------ ENTRIES SHOWN
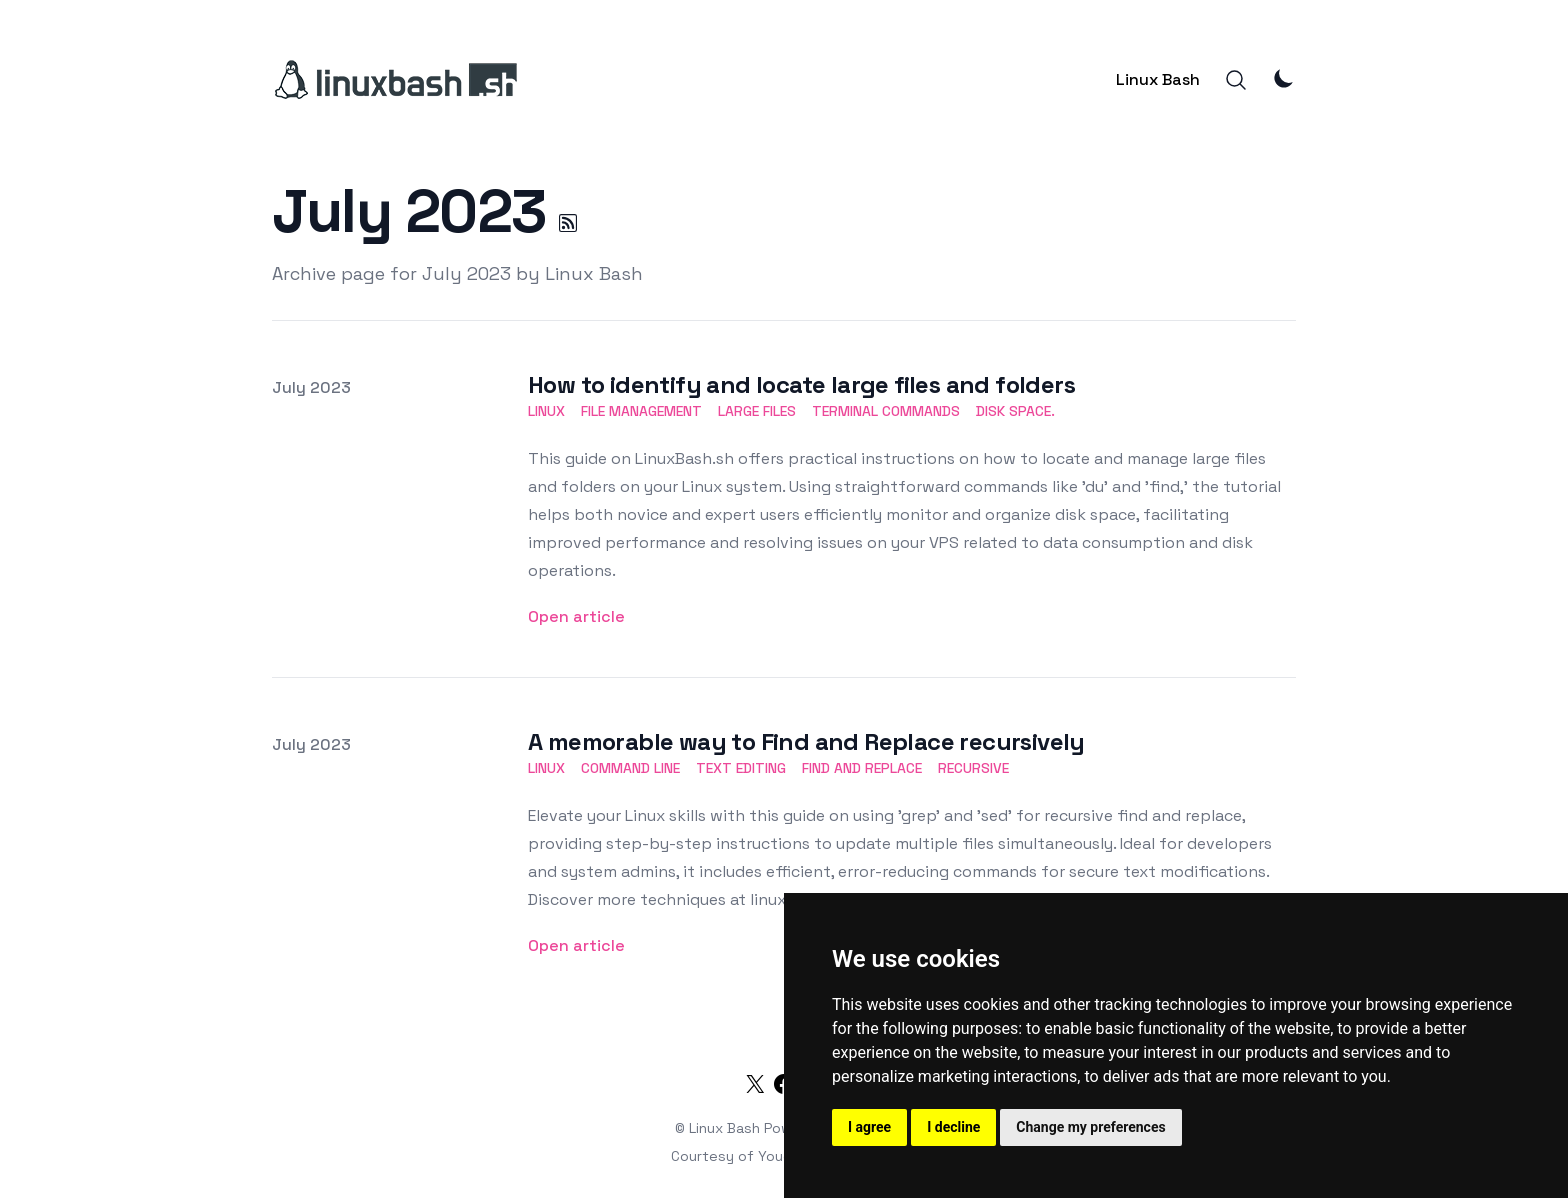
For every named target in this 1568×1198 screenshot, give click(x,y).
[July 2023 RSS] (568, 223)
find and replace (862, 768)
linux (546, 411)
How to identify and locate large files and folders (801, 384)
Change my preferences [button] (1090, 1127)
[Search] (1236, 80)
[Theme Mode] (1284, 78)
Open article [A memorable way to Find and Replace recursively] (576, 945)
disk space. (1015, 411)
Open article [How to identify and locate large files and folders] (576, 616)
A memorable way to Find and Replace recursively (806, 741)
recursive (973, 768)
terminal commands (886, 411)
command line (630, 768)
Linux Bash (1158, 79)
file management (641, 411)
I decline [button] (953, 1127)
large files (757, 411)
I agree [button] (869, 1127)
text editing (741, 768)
------------
=== PROBLEM ===
Your answer must consist only of the lines from the one containing "Open article [How" through the last line of the data above, both included, exactly as written.

=== SOLUTION BELOW ===
Open article [How to identify and locate large files and folders] (576, 616)
A memorable way to Find and Replace recursively (806, 741)
recursive (973, 768)
terminal commands (886, 411)
command line (630, 768)
Linux Bash (1158, 79)
file management (641, 411)
I decline [button] (953, 1127)
large files (757, 411)
I agree [button] (869, 1127)
text editing (741, 768)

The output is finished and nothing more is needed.